L’appuntamento aretuseo s’ispira in particolare allo sguardo sul mondo di Giovanni Verga, con le sue parole «Il mare non ha paese nemmeno lui, ed è di tutti quelli che lo stanno ad ascoltare», e all’esplorazioni proposte dal libro Sicilia Sconosciuta. Itinerari insoliti e curiosi (Rizzoli, 2009), del giornalista e scrittore Matteo Collura, cui si dcevec tra l’atro una biografa di Leonardo Sciascia di cui è stato intimo amico. Insieme all’autore interverranno il critico d’arte Vittorio Sgarbi, opinionista e scrittore che ha più di sessanta libri al suo attivo; l’attore catenese Pippo Pattavina, tra i più rappresentativi della scena teatrale italiana; il pianista e trombettista etneo Dino Rubino, dalla brillante e precoce escalation artistica. Modera l’incontro Rosario Castelli, docente di letteratura all’Università di Catania.

La manifestazione Paesaggi di mare è promossa dall’Assessorato regionale al Turismo, Sport e Spettacolo, nell’ambito del progetto interregionale Mare e miniere di mare, mirato a valorizzare le eccellenze naturalistiche collegate alle risorse costiere, con il loro hinterland.

L’individuazione degli itinerari è a cura della Rotta dei Fenici – Itinerario Culturale del Consiglio d’Europa e dell’Organizzazione Mondiale del Turismo, di cui è direttore Antonio Barone.

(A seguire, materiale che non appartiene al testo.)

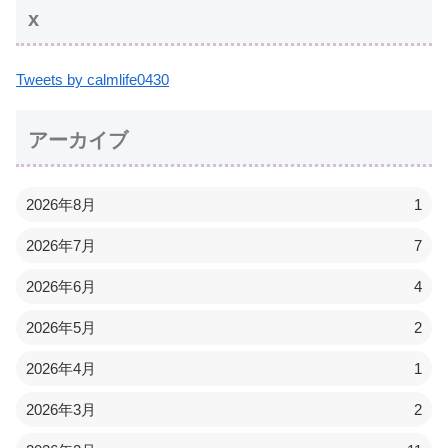
x
Tweets by calmlife0430
アーカイブ
2026年8月
1
2026年7月
7
2026年6月
4
2026年5月
2
2026年4月
1
2026年3月
2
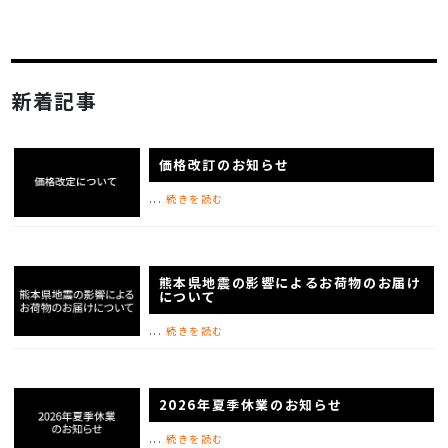
新着記事
価格改訂のお知らせ
...
続きを読む
熊本県地震の影響によるお荷物のお届け
について
...
続きを読む
2026年夏季休業のお知らせ
...
続きを読む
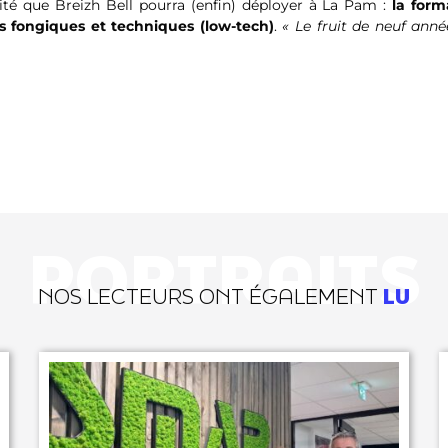
ité que Breizh Bell pourra (enfin) déployer à La Pam :
la form
s fongiques et techniques (low-tech)
.
« Le fruit de neuf ann
PORTRAITS
NOS LECTEURS ONT ÉGALEMENT
LU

L’evento di Siracusa sarà l’occasione per presentare l’itinerario I luoghi della memoria. Saline, tonnare, torri di avvistamento. Saline, tonnare e torri costiere in Sicilia e nel Mediterraneo da sempre sono riferimenti fondamentali per comprendere il rapporto tra uomo e mare. Tracce di storie antiche ma testimoni presenti della identità siciliana. Le saline si concentrano nella punta occidentale della Sicilia, tra Trapani e Mozia, dove Fenici e Cartaginesi svilupparono l’estrazione del sale dal mare. Il candore del paesaggio riflette la luce del sole che acceca e abbaglia. Ovunque le torri di avvistamento, costruite all’epoca di Carlo V e Filippo II, 119 silenti guardiani delle coste siciliane. Infine le tonnare, disseminate intorno all’isola (erano 80 nel XVII secolo), memoria di un passato che è anche contemporaneo, come nel caso del Museo nell’Isola di Favignana nell’Antica Tonnara Florio.

I protagonisti attesi ai prossimi appuntamenti: la scrittriceDacia Maraini, il giornalista Felice Cavallaro, il Nello Toscano Trio, l’attrice e regista Lucia Sardo (domenica 6 novembre, Agrigento); lo scrittore cileno Luis Sepúlveda, il giornalistaAlberto Bilà, il sassofonista Francesco Cafiso, l’attore Mariano Rigillo (giovedì 17 novembre, Catania).